Electronic publishing in its context

André HECK

Observatoire Astronomique
11, rue de l'Université
F-67000 Strasbourg
France

Abstract

Contextual aspects of electronic publishing (and more generally of diversified publishing) are discussed. Definitions and concepts are introduced. Pending issues and challenges are identified. The accent is put on the need for providing authenticated and validated information. The electronic medium is a new medium per se that will exist together with other ones, such as paper, but it will call for specific procedures, strategies and policies. A lot has still to be done on the human level.

Introduction

Electronic publishing (EP) is slowly taking shape. The technology is there, certainly evolving rapidly and will progress still further in the future, but a number of factors have dilatory effects and are sometimes underestimated. If it is obvious that advantage has to be taken of the technological advances, it is not yet quite clear for many of us what will be the exact impact of these, nor in fact whether all the potentialities at hand are well understood. Human inertia is also a very limiting agent and, speaking of scientific communities, the traditional procedures and the habits progressively adopted over the decades (if not centuries) are difficult to alter. Human nature is simply and basically reluctant to change, especially when the final outcome is not well or not fully perceived.

The physics and astronomy communities have been among the first involved in EP, even before the concept itself existed per se. Astronomers, space physicists, high-energy physicists and their colleagues around the world have done more than just help in setting up the Internet and the associated networks. They jumped onto the World-Wide Web (WWW) and quickly became prolific producers and eager consumers of its resources (Hardin 1993).

As scientists, our ultimate aim is to contribute to a better understanding of, stricto sensu, the universe (as well as of its past and future) and consequently to a better comprehension of the place and rôle of man in it. To this end, together with theoretical studies, we carry out observations to obtain data that will undergo treatments and studies leading to the publication of results. The whole procedure can include several iterations or interactions between the various steps as well as with external fields, non-scientific disciplines, instrumental technologies, and information handling methodologies

Electronic information handling is a broad and flexible concept with plenty of degrees of freedom, adapted to the fluid and living nature of today's information material. It encompasses data collection, analysis, dissemination, and so on, as well as publishing (classical or otherwise). All these elements cannot be dissociated from each other as the electronization has facilitated the various interactions upstream and downstream, the ultimate step being a diversified publication of the final results. The classical scheme involving authors, editors, referees, publishers and readers - or, more generally speaking, information providers and users plus intermediaries - is also changing and can become very complex if including authentication and validation loops. It should be kept in mind that publishing is not only motivated by information sharing, but also strongly conditioned by career constraints.

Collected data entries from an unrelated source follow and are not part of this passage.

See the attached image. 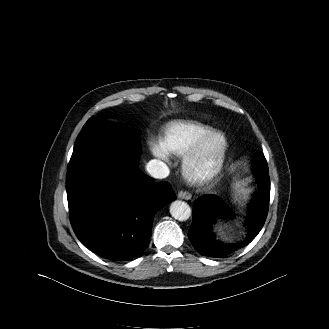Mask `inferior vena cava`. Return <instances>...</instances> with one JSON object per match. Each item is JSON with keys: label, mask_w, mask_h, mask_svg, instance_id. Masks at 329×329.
Segmentation results:
<instances>
[{"label": "inferior vena cava", "mask_w": 329, "mask_h": 329, "mask_svg": "<svg viewBox=\"0 0 329 329\" xmlns=\"http://www.w3.org/2000/svg\"><path fill=\"white\" fill-rule=\"evenodd\" d=\"M146 170L153 178L158 179L166 178L170 173L168 166L157 159L150 160L146 165Z\"/></svg>", "instance_id": "inferior-vena-cava-1"}]
</instances>
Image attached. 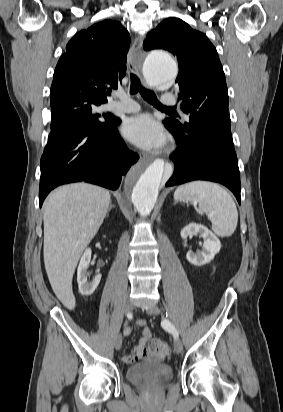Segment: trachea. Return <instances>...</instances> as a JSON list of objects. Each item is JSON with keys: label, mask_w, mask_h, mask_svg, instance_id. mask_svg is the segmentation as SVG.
Wrapping results in <instances>:
<instances>
[{"label": "trachea", "mask_w": 283, "mask_h": 412, "mask_svg": "<svg viewBox=\"0 0 283 412\" xmlns=\"http://www.w3.org/2000/svg\"><path fill=\"white\" fill-rule=\"evenodd\" d=\"M130 77H131L130 94L133 95L139 92L141 96L143 97V99L146 100L148 103L152 104L153 106L163 109V110L170 111V112H175L174 108L163 106L157 100V97L153 91L146 89L145 87L141 85L139 78L135 74H130Z\"/></svg>", "instance_id": "trachea-1"}]
</instances>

There have not been many dedicated conferences on electronic publishing. In the general field of science, ICSU Press and UNESCO have to be credited with an impressive meeting (Shaw and Moore 1996; Shaw 1997). There have been also a number of events in the rather compact and well-structured astronomical community (see e.g. Heck 1992; Heck & Murtagh 1996) [1].

Definitions and concepts

In the following, information will be considered as what is communicated by others or obtained from investigation, study, or instruction. It covers the observational material, the more or less reduced data extracted from it, the scientific results, as well as the accessory material increasingly used by scientists in their work (bibliographical resources, yellow-page services, software libraries, and so on).

While publication will be considered as a public announcement (no implicit assumption being made as to the medium used), communication will be taken as the act or action of imparting or transmitting (while respecting constraints such as proprietary rights and so on). These definitions correspond to widely accepted concepts in information sciences, but the meaning of the terms could be different in fields such as marketing or advertising. Of course, it should also be kept in mind that data analysis, information sharing and related activities should never be an end per se as science must remain the main objective.

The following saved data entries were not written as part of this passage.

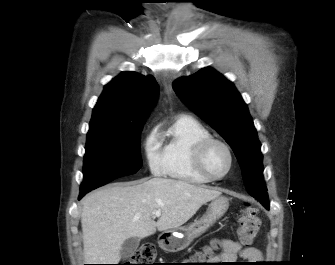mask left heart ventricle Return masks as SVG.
I'll return each instance as SVG.
<instances>
[{"instance_id":"obj_1","label":"left heart ventricle","mask_w":335,"mask_h":265,"mask_svg":"<svg viewBox=\"0 0 335 265\" xmlns=\"http://www.w3.org/2000/svg\"><path fill=\"white\" fill-rule=\"evenodd\" d=\"M204 163L211 174L220 176L228 169L229 157L221 145L213 144L205 154Z\"/></svg>"}]
</instances>
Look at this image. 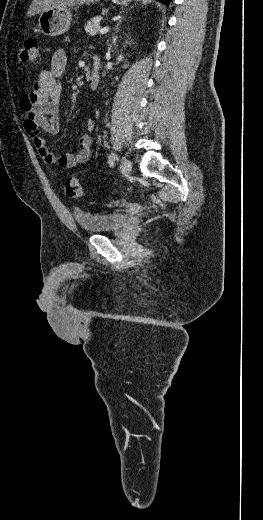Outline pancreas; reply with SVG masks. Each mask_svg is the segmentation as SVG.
I'll list each match as a JSON object with an SVG mask.
<instances>
[{
  "label": "pancreas",
  "instance_id": "obj_1",
  "mask_svg": "<svg viewBox=\"0 0 263 520\" xmlns=\"http://www.w3.org/2000/svg\"><path fill=\"white\" fill-rule=\"evenodd\" d=\"M101 20H102L101 16H95L92 19H90L89 21H87V23L84 26L85 31L91 36L95 35L97 32L100 31V21Z\"/></svg>",
  "mask_w": 263,
  "mask_h": 520
}]
</instances>
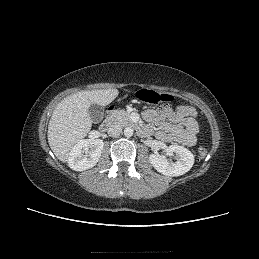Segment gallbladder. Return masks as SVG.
I'll use <instances>...</instances> for the list:
<instances>
[{
  "mask_svg": "<svg viewBox=\"0 0 259 259\" xmlns=\"http://www.w3.org/2000/svg\"><path fill=\"white\" fill-rule=\"evenodd\" d=\"M89 115L94 123H99L104 116V109L98 104H91L89 109Z\"/></svg>",
  "mask_w": 259,
  "mask_h": 259,
  "instance_id": "1",
  "label": "gallbladder"
}]
</instances>
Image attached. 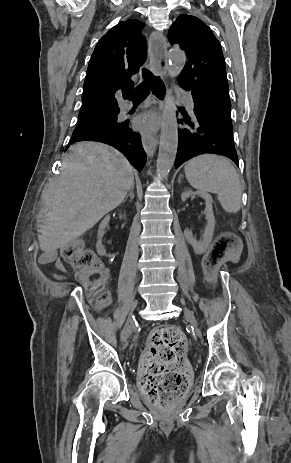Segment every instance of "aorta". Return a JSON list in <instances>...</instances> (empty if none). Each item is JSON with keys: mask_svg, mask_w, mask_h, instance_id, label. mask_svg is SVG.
Masks as SVG:
<instances>
[{"mask_svg": "<svg viewBox=\"0 0 291 463\" xmlns=\"http://www.w3.org/2000/svg\"><path fill=\"white\" fill-rule=\"evenodd\" d=\"M168 72L171 77L178 76L186 62V57L181 51H172L168 55ZM178 148V129L176 118V104L171 91L167 93L161 127L159 153L157 158V173L166 176L175 161Z\"/></svg>", "mask_w": 291, "mask_h": 463, "instance_id": "aorta-1", "label": "aorta"}]
</instances>
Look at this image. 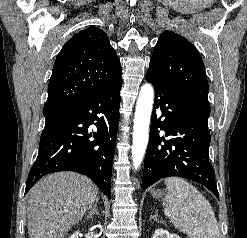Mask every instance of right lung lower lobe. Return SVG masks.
<instances>
[{
    "instance_id": "right-lung-lower-lobe-1",
    "label": "right lung lower lobe",
    "mask_w": 247,
    "mask_h": 238,
    "mask_svg": "<svg viewBox=\"0 0 247 238\" xmlns=\"http://www.w3.org/2000/svg\"><path fill=\"white\" fill-rule=\"evenodd\" d=\"M121 86L122 78L82 103L46 120L39 154L29 172L25 194L46 174L74 171L88 176L110 199ZM93 124L95 131L90 127Z\"/></svg>"
}]
</instances>
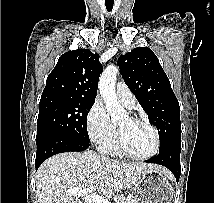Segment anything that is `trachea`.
I'll list each match as a JSON object with an SVG mask.
<instances>
[{
  "label": "trachea",
  "instance_id": "trachea-1",
  "mask_svg": "<svg viewBox=\"0 0 214 203\" xmlns=\"http://www.w3.org/2000/svg\"><path fill=\"white\" fill-rule=\"evenodd\" d=\"M105 5H106V9H107L108 12L112 11L113 3L112 4L106 3Z\"/></svg>",
  "mask_w": 214,
  "mask_h": 203
}]
</instances>
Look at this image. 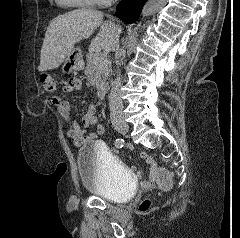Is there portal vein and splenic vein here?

The structure itself of information has become different: beyond the classical quasi-linear layout of publications on paper, electronic documents include hypertextual links, the structure of which is more closely adjusted to the mental structure of many people.

The information material as a whole is now existing in an increasingly distributed way. Data centres have seen their rˆole evolving and tend now to act more as hubs towards distributed specialized repositories of different types of data and material (rather than, as in the past, holding as much as possible themselves and carrying out the integration work on their very location). This is thanks largely to the fact that the evolution of information technology has brought major modifications in relation to hardware and connectivity as well as new tools (client/server facilities, WWW browsers, resource discovery packages, ...) and concepts (hypertext/hypermedia concepts, virtual libraries, ...).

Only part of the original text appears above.